Manually managing multiple versions of even a single file is an
error-prone task, though, so software tools to help automate this
process have long been available.  The earliest automated revision
control tools were intended to help a single user to manage revisions
of a single file.  Over the past few decades, the scope of revision
control tools has expanded greatly; they now manage multiple files,
and help multiple people to work together.  The best modern revision
control tools have no problem coping with thousands of people working
together on projects that consist of hundreds of thousands of files.

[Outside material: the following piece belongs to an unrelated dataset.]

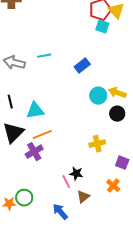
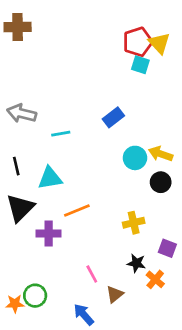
cyan line: (44, 56) -> (61, 134), moved
orange line: (42, 135) -> (77, 211), moved
purple cross: (34, 152) -> (49, 233), turned 30
black star: (76, 174) -> (136, 263), moved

\subsection{Why use revision control?}

There are a number of reasons why you or your team might want to use
an automated revision control tool for a project.
\begin{itemize}
\item It will track the history and evolution of your project, so you
  don't have to.  For every change, you'll have a log of \emph{who}
  made it; \emph{why} they made it; \emph{when} they made it; and
  \emph{what} the change was.
\item When you're working with other people, revision control software
  makes it easier for you to collaborate.  For example, when people
  more or less simultaneously make potentially incompatible changes,
  the software will help you to identify and resolve those conflicts.
\item It can help you to recover from mistakes.  If you make a change
  that later turns out to be in error, you can revert to an earlier
  version of one or more files.  In fact, a \emph{really} good
  revision control tool will even help you to efficiently figure out
  exactly when a problem was introduced (see
  section~\ref{sec:undo:bisect} for details).
\item It will help you to work simultaneously on, and manage the drift
  between, multiple versions of your project.
\end{itemize}
Most of these reasons are equally valid---at least in theory---whether
you're working on a project by yourself, or with a hundred other
people.

A key question about the practicality of revision control at these two
different scales (``lone hacker'' and ``huge team'') is how its
\emph{benefits} compare to its \emph{costs}.  A revision control tool
that's difficult to understand or use is going to impose a high cost.

A five-hundred-person project is likely to collapse under its own
weight almost immediately without a revision control tool and process.
In this case, the cost of using revision control might hardly seem
worth considering, since \emph{without} it, failure is almost
guaranteed.

On the other hand, a one-person ``quick hack'' might seem like a poor
place to use a revision control tool, because surely the cost of using
one must be close to the overall cost of the project.  Right?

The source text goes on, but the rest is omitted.